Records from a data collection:

------------------------------------

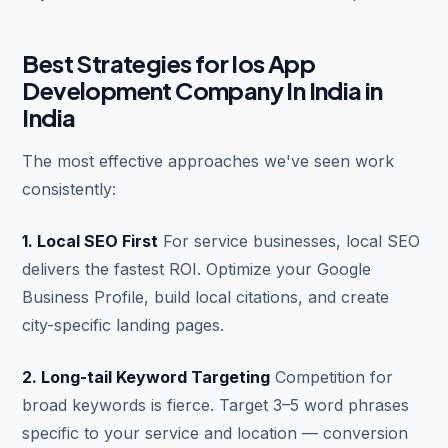
Best Strategies for Ios App
Development Company In India in
India
The most effective approaches we've seen work
consistently:
1. Local SEO First
For service businesses, local SEO
delivers the fastest ROI. Optimize your Google
Business Profile, build local citations, and create
city-specific landing pages.
2. Long-tail Keyword Targeting
Competition for
broad keywords is fierce. Target 3–5 word phrases
specific to your service and location — conversion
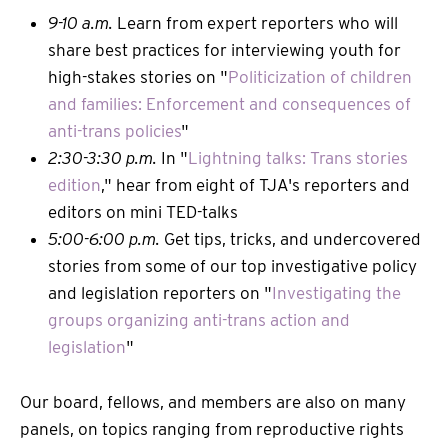
9-10 a.m.
Learn from expert reporters who will
share best practices for interviewing youth for
high-stakes stories on "
Politicization of children
and families: Enforcement and consequences of
anti-trans policies
"
2:30-3:30 p.m.
In "
Lightning talks: Trans stories
edition
," hear from eight of TJA's reporters and
editors on mini TED-talks
5:00-6:00 p.m.
Get tips, tricks, and undercovered
stories from some of our top investigative policy
and legislation reporters on "
Investigating the
groups organizing anti-trans action and
legislation
"
Our board, fellows, and members are also on many
panels, on topics ranging from reproductive rights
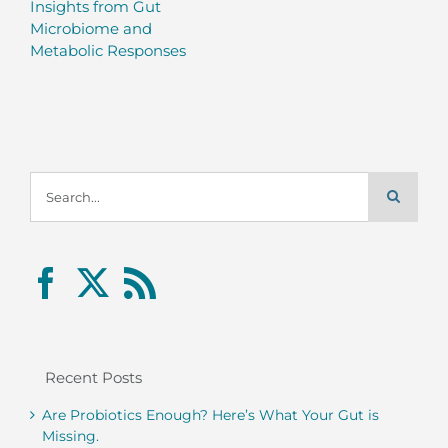
Insights from Gut
Microbiome and
Metabolic Responses
Search
for:
Recent Posts
Are Probiotics Enough? Here’s What Your Gut is
Missing.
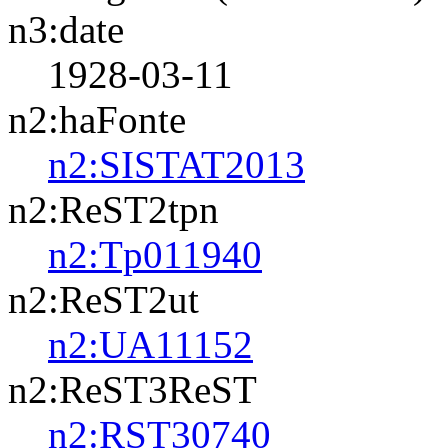
n3:date
1928-03-11
n2:haFonte
n2:SISTAT2013
n2:ReST2tpn
n2:Tp011940
n2:ReST2ut
n2:UA11152
n2:ReST3ReST
n2:RST30740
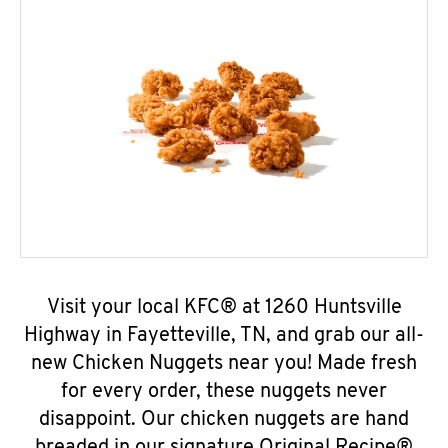
Visit your local KFC® at 1260 Huntsville
Highway in Fayetteville, TN, and grab our all-
new Chicken Nuggets near you! Made fresh
for every order, these nuggets never
disappoint. Our chicken nuggets are hand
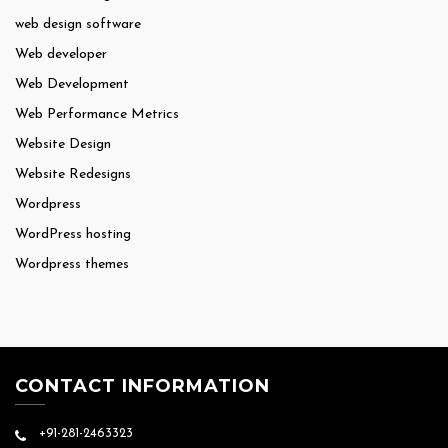
web design software
Web developer
Web Development
Web Performance Metrics
Website Design
Website Redesigns
Wordpress
WordPress hosting
Wordpress themes
CONTACT INFORMATION
+91-281-2463323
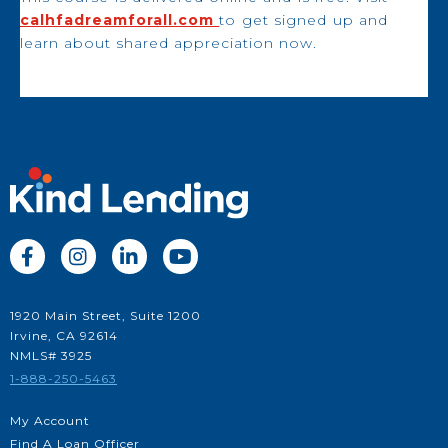
calhfadreamforall.com
to get signed up and
learn about shared appreciation now.




1920 Main Street, Suite 1200
Irvine, CA 92614
NMLS# 3925
1-888-250-5463
My Account
Find A Loan Officer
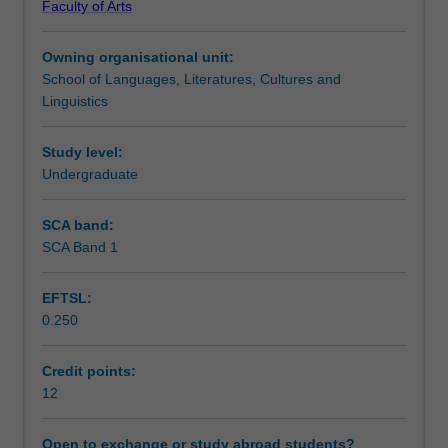
Faculty of Arts
and
Assessment summary
analytical
Owning organisational unit:
skills
School of Languages, Literatures, Cultures and
developed
Workload requirements
Linguistics
through
the
major
Study level:
Availability in areas of study
by
Undergraduate
having
the
SCA band:
opportunity
SCA Band 1
to
develop
EFTSL:
a
0.250
research
project
tailored
Credit points:
to
12
their
disciplinary
Open to exchange or study abroad students?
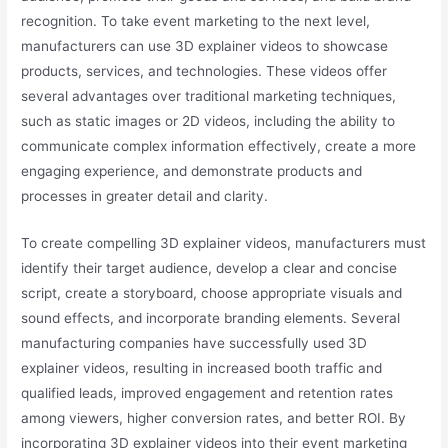
recognition. To take event marketing to the next level,
manufacturers can use 3D explainer videos to showcase
products, services, and technologies. These videos offer
several advantages over traditional marketing techniques,
such as static images or 2D videos, including the ability to
communicate complex information effectively, create a more
engaging experience, and demonstrate products and
processes in greater detail and clarity.
To create compelling 3D explainer videos, manufacturers must
identify their target audience, develop a clear and concise
script, create a storyboard, choose appropriate visuals and
sound effects, and incorporate branding elements. Several
manufacturing companies have successfully used 3D
explainer videos, resulting in increased booth traffic and
qualified leads, improved engagement and retention rates
among viewers, higher conversion rates, and better ROI. By
incorporating 3D explainer videos into their event marketing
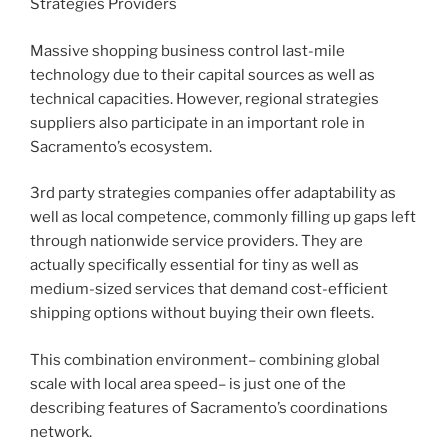
Strategies Providers
Massive shopping business control last-mile
technology due to their capital sources as well as
technical capacities. However, regional strategies
suppliers also participate in an important role in
Sacramento’s ecosystem.
3rd party strategies companies offer adaptability as
well as local competence, commonly filling up gaps left
through nationwide service providers. They are
actually specifically essential for tiny as well as
medium-sized services that demand cost-efficient
shipping options without buying their own fleets.
This combination environment– combining global
scale with local area speed– is just one of the
describing features of Sacramento’s coordinations
network.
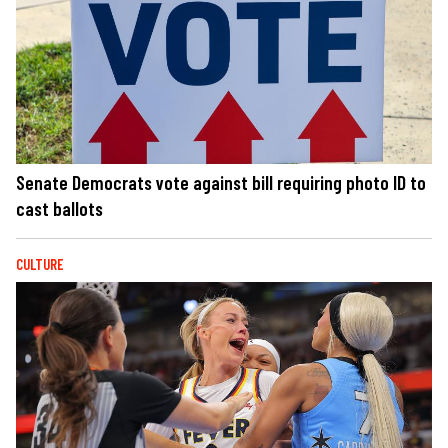
Senate Democrats vote against bill requiring photo ID to
cast ballots
CULTURE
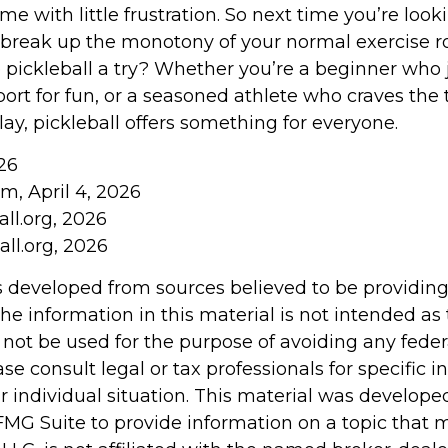
me with little frustration. So next time you’re look
break up the monotony of your normal exercise r
e pickleball a try? Whether you’re a beginner who 
ort for fun, or a seasoned athlete who craves the th
ay, pickleball offers something for everyone.
26
m, April 4, 2026
ll.org, 2026
ll.org, 2026
s developed from sources believed to be providin
he information in this material is not intended as 
 not be used for the purpose of avoiding any feder
ase consult legal or tax professionals for specific 
r individual situation. This material was develop
MG Suite to provide information on a topic that 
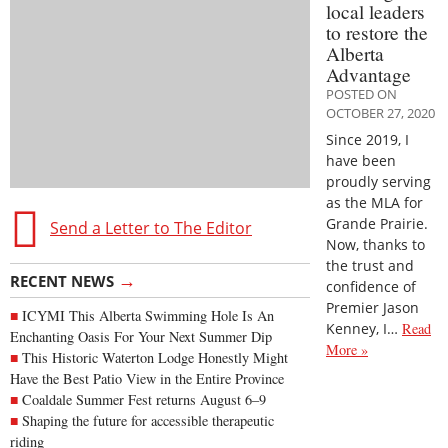
local leaders
to restore the
Alberta
Advantage
POSTED ON
OCTOBER 27, 2020
Since 2019, I
have been
proudly serving
as the MLA for
Grande Prairie.
Send a Letter to The Editor
Now, thanks to
the trust and
→
RECENT NEWS
confidence of
Premier Jason
ICYMI This Alberta Swimming Hole Is An
Kenney, I…
Read
Enchanting Oasis For Your Next Summer Dip
More »
This Historic Waterton Lodge Honestly Might
Have the Best Patio View in the Entire Province
Coaldale Summer Fest returns August 6–9
Shaping the future for accessible therapeutic
riding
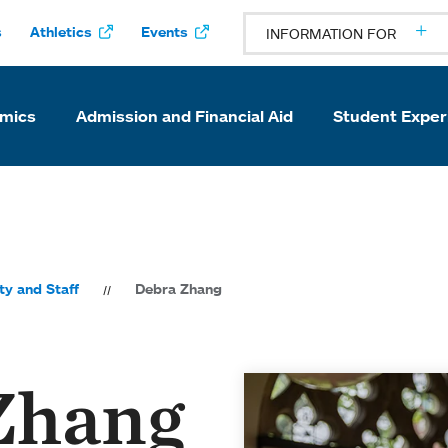
s
Athletics
Events
INFORMATION FOR
mics
Admission and Financial Aid
Student Exper
ty and Staff
Debra Zhang
Zhang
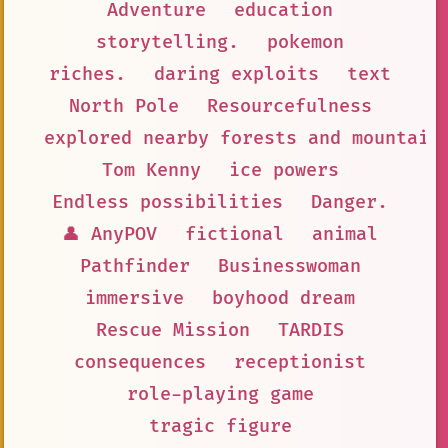
Adventure
education
storytelling.
pokemon
riches.
daring exploits
text
North Pole
Resourcefulness
explored nearby forests and mountain
Tom Kenny
ice powers
Endless possibilities
Danger.
👤 AnyPOV
fictional
animal
Pathfinder
Businesswoman
immersive
boyhood dream
Rescue Mission
TARDIS
consequences
receptionist
role-playing game
tragic figure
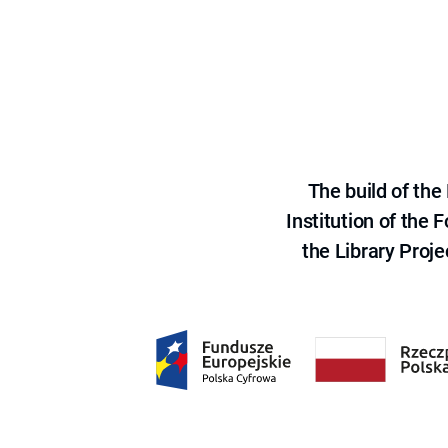
The build of th
Institution of the
the Library Proje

------------------------------------

**Problem description:** Print the entries above exactly, taking out only the pictures.

**Task output:**
Best Strategies for Ios App
Development Company In India in
India
The most effective approaches we've seen work
consistently:
1. Local SEO First
For service businesses, local SEO
delivers the fastest ROI. Optimize your Google
Business Profile, build local citations, and create
city-specific landing pages.
2. Long-tail Keyword Targeting
Competition for
broad keywords is fierce. Target 3–5 word phrases
specific to your service and location — conversion
9-10 a.m.
Learn from expert reporters who will
share best practices for interviewing youth for
high-stakes stories on "
Politicization of children
and families: Enforcement and consequences of
anti-trans policies
"
2:30-3:30 p.m.
In "
Lightning talks: Trans stories
edition
," hear from eight of TJA's reporters and
editors on mini TED-talks
5:00-6:00 p.m.
Get tips, tricks, and undercovered
stories from some of our top investigative policy
and legislation reporters on "
Investigating the
groups organizing anti-trans action and
legislation
"
Our board, fellows, and members are also on many
panels, on topics ranging from reproductive rights
Insights from Gut
Microbiome and
Metabolic Responses
Search
for:
Recent Posts
Are Probiotics Enough? Here’s What Your Gut is
Missing.
n3:date
1928-03-11
n2:haFonte
n2:SISTAT2013
n2:ReST2tpn
n2:Tp011940
n2:ReST2ut
n2:UA11152
n2:ReST3ReST
n2:RST30740
Visit your local KFC® at 1260 Huntsville
Highway in Fayetteville, TN, and grab our all-
new Chicken Nuggets near you! Made fresh
for every order, these nuggets never
disappoint. Our chicken nuggets are hand
web design software
Web developer
Web Development
Web Performance Metrics
Website Design
Website Redesigns
Wordpress
WordPress hosting
Wordpress themes
CONTACT INFORMATION
+91-281-2463323
calhfadreamforall.com
to get signed up and
learn about shared appreciation now.




1920 Main Street, Suite 1200
Irvine, CA 92614
NMLS# 3925
1-888-250-5463
My Account
Find A Loan Officer
Faculty of Arts
and
Assessment summary
analytical
Owning organisational unit:
skills
School of Languages, Literatures, Cultures and
developed
Workload requirements
Linguistics
through
the
major
Study level:
Availability in areas of study
by
Undergraduate
having
the
SCA band:
opportunity
SCA Band 1
to
develop
EFTSL:
a
0.250
research
project
tailored
Credit points:
to
12
their
disciplinary
Open to exchange or study abroad students?
recognition. To take event marketing to the next level,
manufacturers can use 3D explainer videos to showcase
products, services, and technologies. These videos offer
several advantages over traditional marketing techniques,
such as static images or 2D videos, including the ability to
communicate complex information effectively, create a more
engaging experience, and demonstrate products and
processes in greater detail and clarity.
To create compelling 3D explainer videos, manufacturers must
identify their target audience, develop a clear and concise
script, create a storyboard, choose appropriate visuals and
sound effects, and incorporate branding elements. Several
manufacturing companies have successfully used 3D
explainer videos, resulting in increased booth traffic and
qualified leads, improved engagement and retention rates
among viewers, higher conversion rates, and better ROI. By
incorporating 3D explainer videos into their event marketing
Strategies Providers
Massive shopping business control last-mile
technology due to their capital sources as well as
technical capacities. However, regional strategies
suppliers also participate in an important role in
Sacramento’s ecosystem.
3rd party strategies companies offer adaptability as
well as local competence, commonly filling up gaps left
through nationwide service providers. They are
actually specifically essential for tiny as well as
medium-sized services that demand cost-efficient
shipping options without buying their own fleets.
This combination environment– combining global
scale with local area speed– is just one of the
describing features of Sacramento’s coordinations
network.
Senate Democrats vote against bill requiring photo ID to
cast ballots
CULTURE
me with little frustration. So next time you’re look
break up the monotony of your normal exercise r
e pickleball a try? Whether you’re a beginner who 
ort for fun, or a seasoned athlete who craves the th
ay, pickleball offers something for everyone.
26
m, April 4, 2026
ll.org, 2026
ll.org, 2026
s developed from sources believed to be providin
he information in this material is not intended as 
 not be used for the purpose of avoiding any feder
ase consult legal or tax professionals for specific 
r individual situation. This material was develop
MG Suite to provide information on a topic that 
local leaders
to restore the
Alberta
Advantage
POSTED ON
OCTOBER 27, 2020
Since 2019, I
have been
proudly serving
as the MLA for
Grande Prairie.
Send a Letter to The Editor
Now, thanks to
the trust and
→
RECENT NEWS
confidence of
Premier Jason
ICYMI This Alberta Swimming Hole Is An
Kenney, I…
Read
Enchanting Oasis For Your Next Summer Dip
More »
This Historic Waterton Lodge Honestly Might
Have the Best Patio View in the Entire Province
Coaldale Summer Fest returns August 6–9
Shaping the future for accessible therapeutic
riding
s
Athletics
Events
INFORMATION FOR
mics
Admission and Financial Aid
Student Exper
ty and Staff
Debra Zhang
Zhang
Adventure
education
storytelling.
pokemon
riches.
daring exploits
text
North Pole
Resourcefulness
explored nearby forests and mountain
Tom Kenny
ice powers
Endless possibilities
Danger.
👤 AnyPOV
fictional
animal
Pathfinder
Businesswoman
immersive
boyhood dream
Rescue Mission
TARDIS
consequences
receptionist
role-playing game
tragic figure
The build of th
Institution of the
the Library Proje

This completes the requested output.